PROBLEM DETAILS:
There are pictures in the records below; leave them out and set down exactly the lines from the one holding "6 KEY WEST 291 FS" through the one holding "contact your school to let them know.".

(Excerpts from a dataset)

__________________________________________________

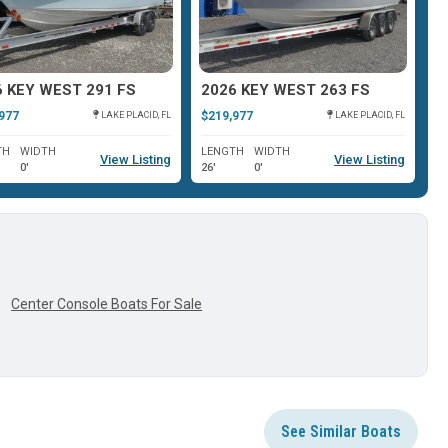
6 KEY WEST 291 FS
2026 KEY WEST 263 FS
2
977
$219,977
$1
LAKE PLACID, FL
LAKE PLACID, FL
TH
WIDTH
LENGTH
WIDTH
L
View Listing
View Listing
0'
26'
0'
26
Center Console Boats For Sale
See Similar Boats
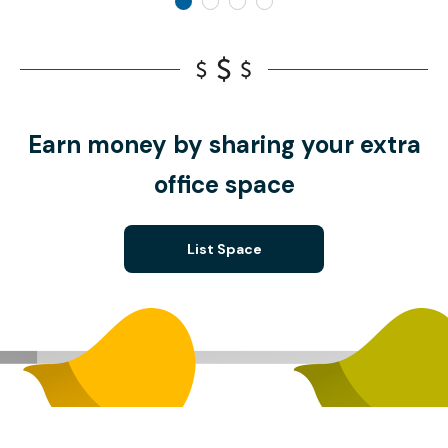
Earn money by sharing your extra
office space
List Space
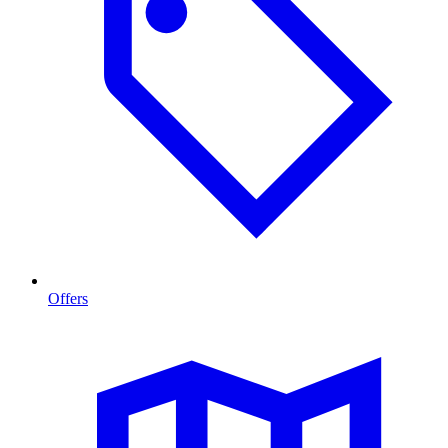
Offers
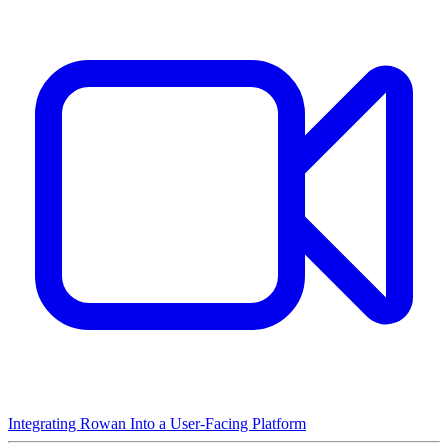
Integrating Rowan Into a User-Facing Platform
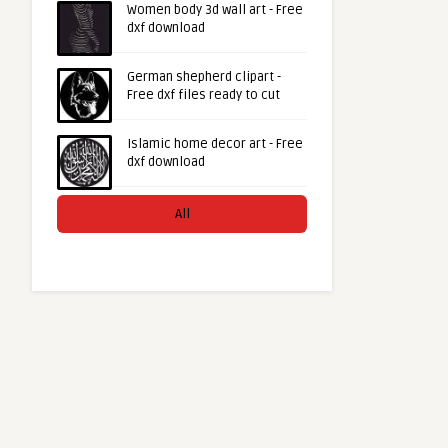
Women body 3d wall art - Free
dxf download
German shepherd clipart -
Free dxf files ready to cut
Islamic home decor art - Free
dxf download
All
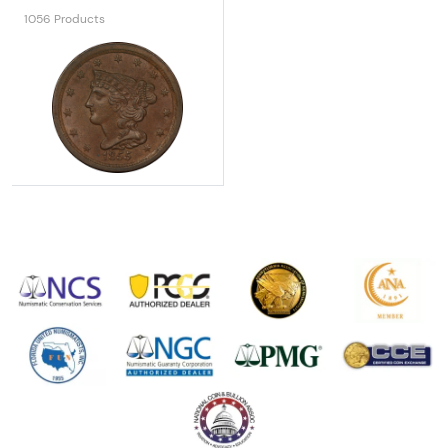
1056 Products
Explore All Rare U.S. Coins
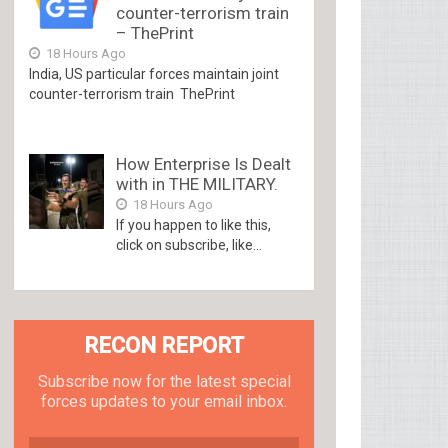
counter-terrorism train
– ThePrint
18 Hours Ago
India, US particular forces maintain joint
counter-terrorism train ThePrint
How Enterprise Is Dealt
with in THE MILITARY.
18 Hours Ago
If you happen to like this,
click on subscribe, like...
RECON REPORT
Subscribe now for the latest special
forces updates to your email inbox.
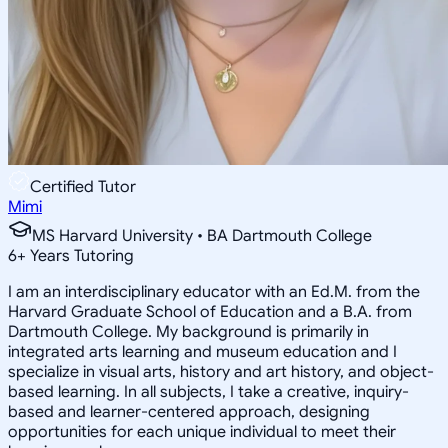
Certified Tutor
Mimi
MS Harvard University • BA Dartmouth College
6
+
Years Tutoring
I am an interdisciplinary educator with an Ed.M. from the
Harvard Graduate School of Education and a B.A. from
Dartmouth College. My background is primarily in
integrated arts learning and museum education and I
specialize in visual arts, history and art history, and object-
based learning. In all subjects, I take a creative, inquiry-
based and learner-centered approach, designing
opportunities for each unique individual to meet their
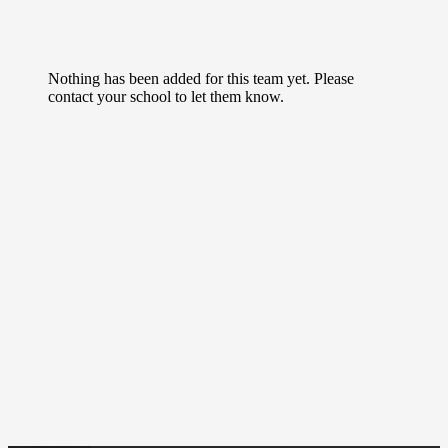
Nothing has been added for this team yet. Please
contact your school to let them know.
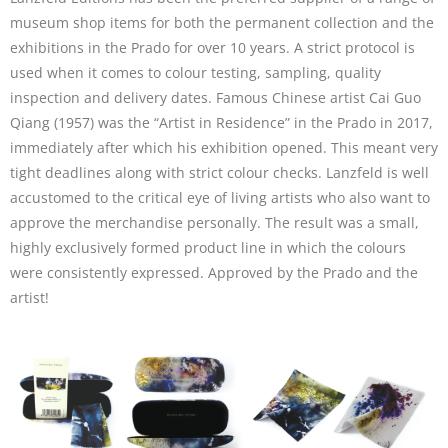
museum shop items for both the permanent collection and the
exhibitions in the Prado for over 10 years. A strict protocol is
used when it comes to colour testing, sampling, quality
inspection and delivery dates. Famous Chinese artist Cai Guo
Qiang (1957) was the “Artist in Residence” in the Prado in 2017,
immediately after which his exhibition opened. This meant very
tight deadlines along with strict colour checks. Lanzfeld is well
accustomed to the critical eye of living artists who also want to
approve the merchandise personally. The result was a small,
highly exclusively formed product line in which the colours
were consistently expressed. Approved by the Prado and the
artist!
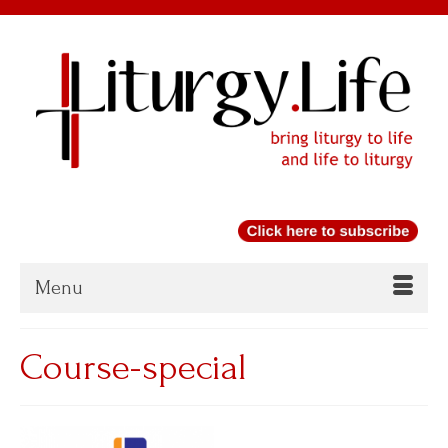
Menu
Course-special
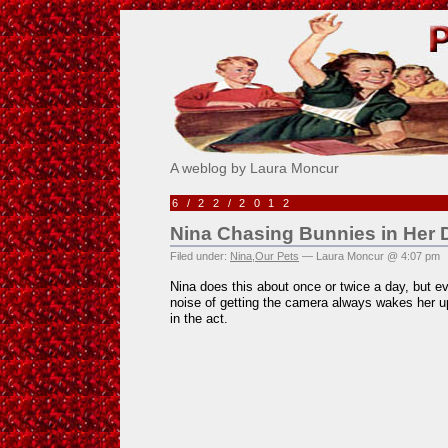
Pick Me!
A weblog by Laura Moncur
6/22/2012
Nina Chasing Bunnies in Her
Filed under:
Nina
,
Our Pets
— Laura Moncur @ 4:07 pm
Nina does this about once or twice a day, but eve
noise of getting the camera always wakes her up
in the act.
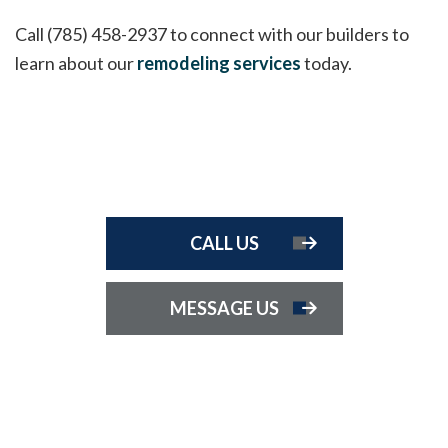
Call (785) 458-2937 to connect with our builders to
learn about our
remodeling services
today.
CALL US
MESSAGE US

__________________________________________________

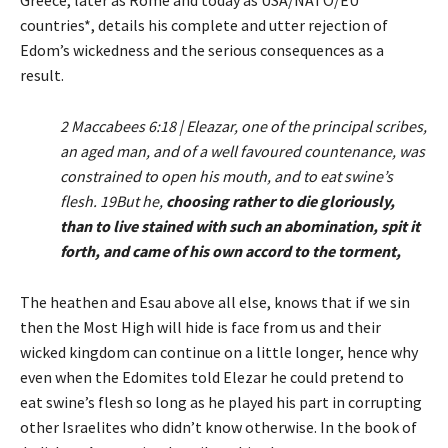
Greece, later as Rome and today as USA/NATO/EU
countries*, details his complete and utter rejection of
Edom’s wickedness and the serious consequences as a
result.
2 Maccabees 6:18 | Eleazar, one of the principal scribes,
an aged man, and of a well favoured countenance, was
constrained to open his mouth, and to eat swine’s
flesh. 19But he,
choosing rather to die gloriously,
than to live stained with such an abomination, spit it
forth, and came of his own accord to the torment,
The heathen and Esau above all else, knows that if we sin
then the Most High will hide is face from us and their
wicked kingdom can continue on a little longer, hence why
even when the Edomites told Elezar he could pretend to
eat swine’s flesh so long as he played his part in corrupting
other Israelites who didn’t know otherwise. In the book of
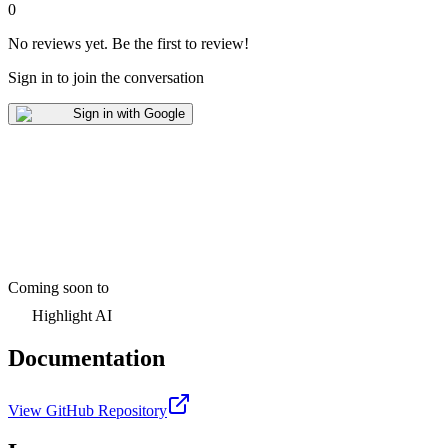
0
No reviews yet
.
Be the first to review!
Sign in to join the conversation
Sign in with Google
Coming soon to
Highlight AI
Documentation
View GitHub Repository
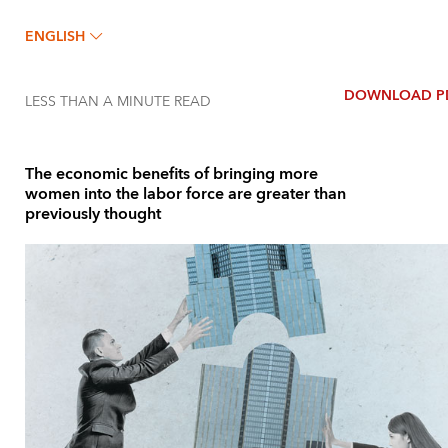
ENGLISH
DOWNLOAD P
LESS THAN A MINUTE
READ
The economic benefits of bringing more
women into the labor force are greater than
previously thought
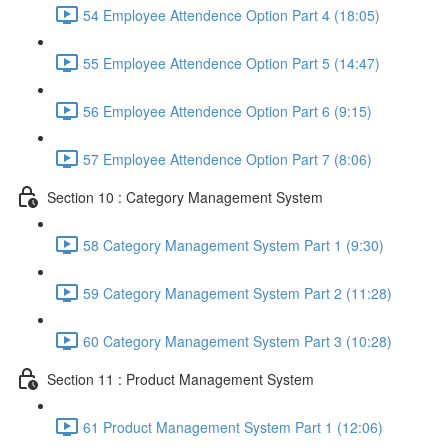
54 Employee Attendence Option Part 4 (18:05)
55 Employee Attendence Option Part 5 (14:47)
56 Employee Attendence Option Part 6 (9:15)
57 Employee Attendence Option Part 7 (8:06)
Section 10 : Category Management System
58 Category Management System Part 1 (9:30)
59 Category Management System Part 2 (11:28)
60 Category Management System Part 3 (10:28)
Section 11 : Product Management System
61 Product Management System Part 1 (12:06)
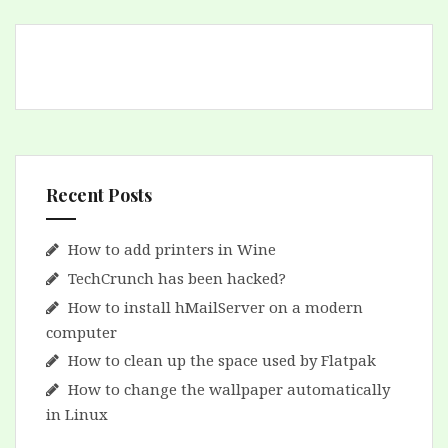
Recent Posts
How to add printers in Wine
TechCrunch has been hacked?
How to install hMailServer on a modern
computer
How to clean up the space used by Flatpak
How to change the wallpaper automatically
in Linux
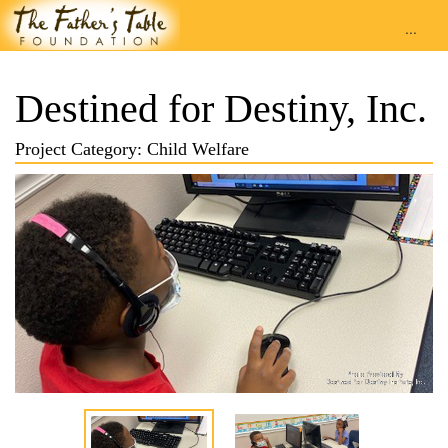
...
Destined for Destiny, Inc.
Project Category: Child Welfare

__________________________________________________

RESULT OF THE TASK:
6 KEY WEST 291 FS
2026 KEY WEST 263 FS
2
977
$219,977
$1
LAKE PLACID, FL
LAKE PLACID, FL
TH
WIDTH
LENGTH
WIDTH
L
View Listing
View Listing
0'
26'
0'
26
Center Console Boats For Sale
See Similar Boats
Earn money by sharing your extra
office space
List Space
Offers
Integrating Rowan Into a User-Facing Platform
Women body 3d wall art - Free
dxf download
German shepherd clipart -
Free dxf files ready to cut
Islamic home decor art - Free
dxf download
All
1056 Products
Explore All Rare U.S. Coins
counter-terrorism train
– ThePrint
18 Hours Ago
India, US particular forces maintain joint
counter-terrorism train ThePrint
How Enterprise Is Dealt
with in THE MILITARY.
18 Hours Ago
If you happen to like this,
click on subscribe, like...
RECON REPORT
Subscribe now for the latest special
forces updates to your email inbox.
Certified Tutor
Mimi
MS Harvard University • BA Dartmouth College
6
+
Years Tutoring
I am an interdisciplinary educator with an Ed.M. from the
Harvard Graduate School of Education and a B.A. from
Dartmouth College. My background is primarily in
integrated arts learning and museum education and I
specialize in visual arts, history and art history, and object-
based learning. In all subjects, I take a creative, inquiry-
based and learner-centered approach, designing
opportunities for each unique individual to meet their
Nothing has been added for this team yet. Please
contact your school to let them know.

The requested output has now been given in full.